**WORK ORDER:** Once you find the line in the listing below that contains "kun je vandaag nog", copy it and every following line exactly, stopping at the end.

**EXCERPTED RECORDS:**
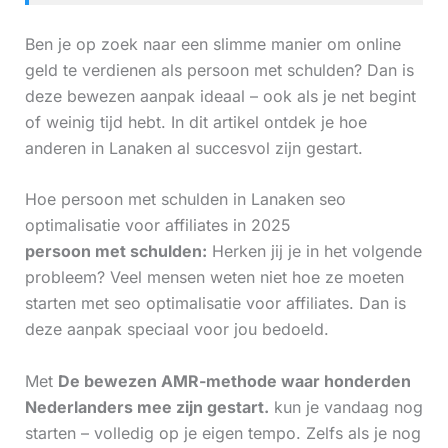
Ben je op zoek naar een slimme manier om online
geld te verdienen als persoon met schulden? Dan is
deze bewezen aanpak ideaal – ook als je net begint
of weinig tijd hebt. In dit artikel ontdek je hoe
anderen in Lanaken al succesvol zijn gestart.
Hoe persoon met schulden in Lanaken seo
optimalisatie voor affiliates in 2025
persoon met schulden:
Herken jij je in het volgende
probleem? Veel mensen weten niet hoe ze moeten
starten met seo optimalisatie voor affiliates. Dan is
deze aanpak speciaal voor jou bedoeld.
Met
De bewezen AMR-methode waar honderden
Nederlanders mee zijn gestart.
kun je vandaag nog
starten – volledig op je eigen tempo. Zelfs als je nog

**TASK RESULT:**
kun je vandaag nog
starten – volledig op je eigen tempo. Zelfs als je nog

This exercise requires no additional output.